====== Material for this task ======

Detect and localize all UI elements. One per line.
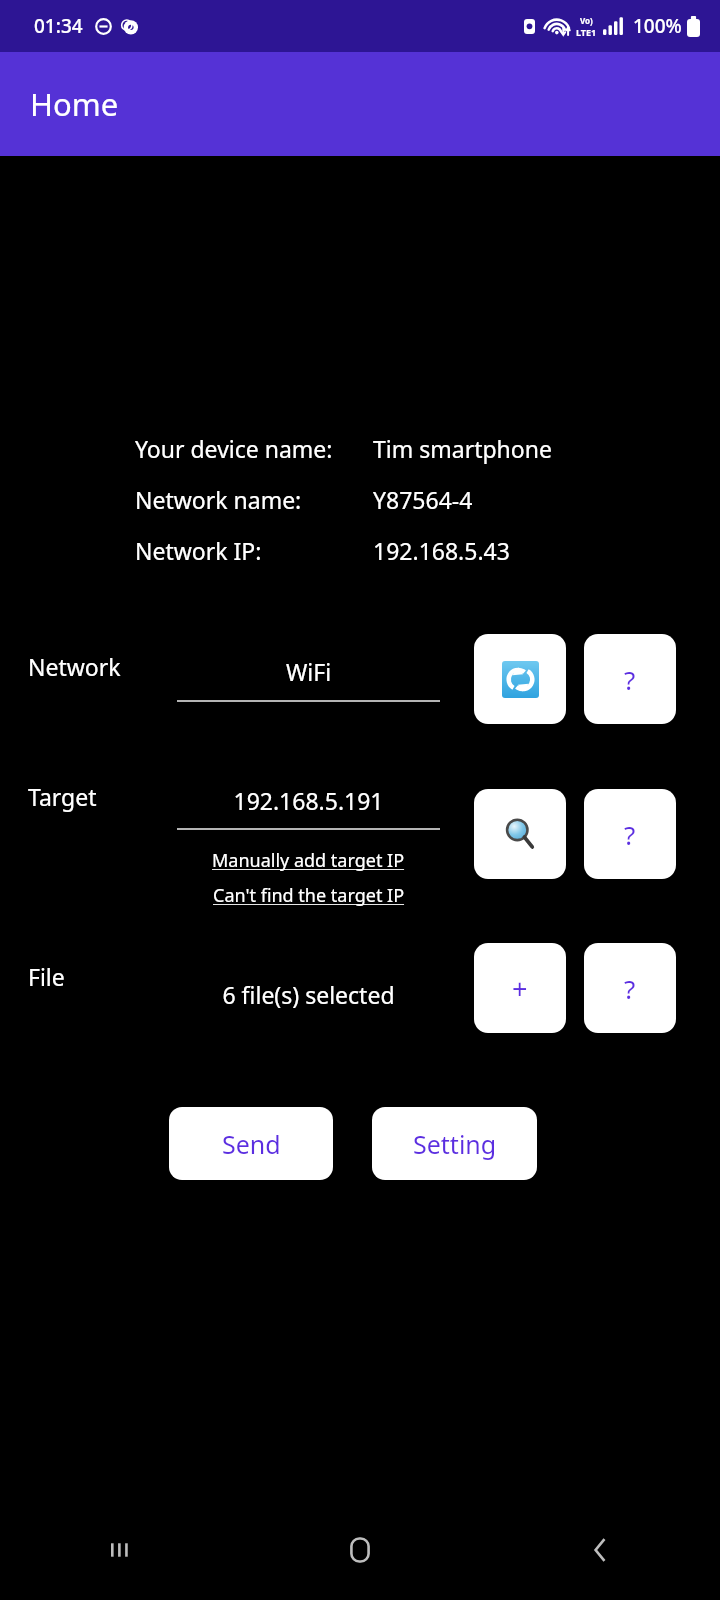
button[interactable]: Setting <box>372 1107 537 1180</box>
staticText: File <box>28 961 65 992</box>
staticText: 192.168.5.43 <box>373 535 510 566</box>
staticText: LTE1 <box>576 26 597 38</box>
staticText: Your device name: <box>135 433 373 464</box>
staticText: WiFi <box>177 656 440 687</box>
staticText: 6 file(s) selected <box>177 979 440 1010</box>
button[interactable]: Target help <box>584 789 676 879</box>
button[interactable]: Refresh network <box>474 634 566 724</box>
staticText: 192.168.5.191 <box>177 785 440 816</box>
button[interactable]: Home <box>330 1520 390 1580</box>
button[interactable]: Recent apps <box>90 1520 150 1580</box>
staticText: Setting <box>413 1127 497 1161</box>
staticText: Vo) <box>580 15 593 26</box>
staticText: ? <box>624 817 636 852</box>
staticText: Network IP: <box>135 535 373 566</box>
button[interactable]: Manually add target IP <box>212 848 405 873</box>
staticText: ? <box>624 971 636 1006</box>
button[interactable]: File help <box>584 943 676 1033</box>
staticText: + <box>512 970 528 1007</box>
button[interactable]: Back <box>570 1520 630 1580</box>
button[interactable]: Network help <box>584 634 676 724</box>
staticText: ? <box>624 662 636 697</box>
staticText: Home <box>30 83 119 125</box>
staticText: Network <box>28 651 121 682</box>
staticText: Network name: <box>135 484 373 515</box>
staticText: Tim smartphone <box>373 433 552 464</box>
staticText: Target <box>28 781 97 812</box>
button[interactable]: Send <box>169 1107 333 1180</box>
button[interactable]: Can't find the target IP <box>213 883 405 908</box>
staticText: Y87564-4 <box>373 484 473 515</box>
button[interactable]: Search for target <box>474 789 566 879</box>
staticText: 01:34 <box>34 13 83 39</box>
button[interactable]: Add files <box>474 943 566 1033</box>
staticText: Send <box>222 1127 281 1161</box>
staticText: 100% <box>633 13 682 39</box>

======

## Requirement
Among the lines above, return those that hold the word "name".

## Exercise response
staticText: Your device name: <box>135 433 373 464</box>
staticText: Network name: <box>135 484 373 515</box>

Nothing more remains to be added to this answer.